Sir, I must confer, I would not usually approve of discovering a lady sitting alone within a public drinking house. As a progressive mind, however, I do find myself making some exceptions to this opinion. nudes
Sir, In readiness for the feast of St Stephen, I do restock the wine cellar. Maid Elsie do assist. In the course of our work, we do both sample a little wine, brandy and port. Reclining with ease, Elsie declares it "most fine", and I do very much agree
Sir, I am awoken in the early hours by the smell of smoke and much calamity. I race downstrairs in my undergarments. Much to my relief, cook has summoned the fire brigade and has the matter in hand.
Sir, Gussy Herbert do visit and brings great festive cheer to the house. He gives me a gift - a fine print entitled "Connoisseurs" by Thomas Rowlandson.
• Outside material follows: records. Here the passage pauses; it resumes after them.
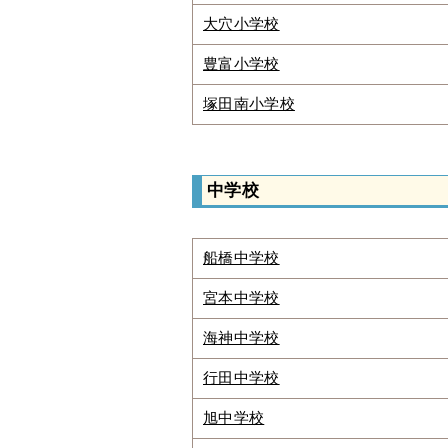
大穴小学校
豊富小学校
塚田南小学校
中学校
船橋中学校
宮本中学校
海神中学校
行田中学校
旭中学校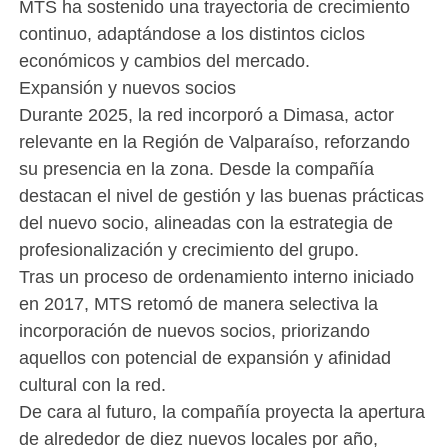
MTS ha sostenido una trayectoria de crecimiento
continuo, adaptándose a los distintos ciclos
económicos y cambios del mercado.
Expansión y nuevos socios
Durante 2025, la red incorporó a Dimasa, actor
relevante en la Región de Valparaíso, reforzando
su presencia en la zona. Desde la compañía
destacan el nivel de gestión y las buenas prácticas
del nuevo socio, alineadas con la estrategia de
profesionalización y crecimiento del grupo.
Tras un proceso de ordenamiento interno iniciado
en 2017, MTS retomó de manera selectiva la
incorporación de nuevos socios, priorizando
aquellos con potencial de expansión y afinidad
cultural con la red.
De cara al futuro, la compañía proyecta la apertura
de alrededor de diez nuevos locales por año,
Gussy says that this picture do remind him perfectly of myself, but I do not see the similarity at
Welcome to new subscribers - over 300 of you in the past few days. The secretary is hard at work preparing your membership particulars. In the meantime, please peruse the note below.
Dear Hubby, Most unfortunately our maid Bonny is yet again disruptive. Unfortunately I’ve been most busy with my ladies club, and tasked our governess Nanny to discipline her in my stead.
Dear Henny, A thousand pardons for my dearth of letters. My holiday along the Nile was dreadfully lost in the cataracts, and the heat has been most dreadful.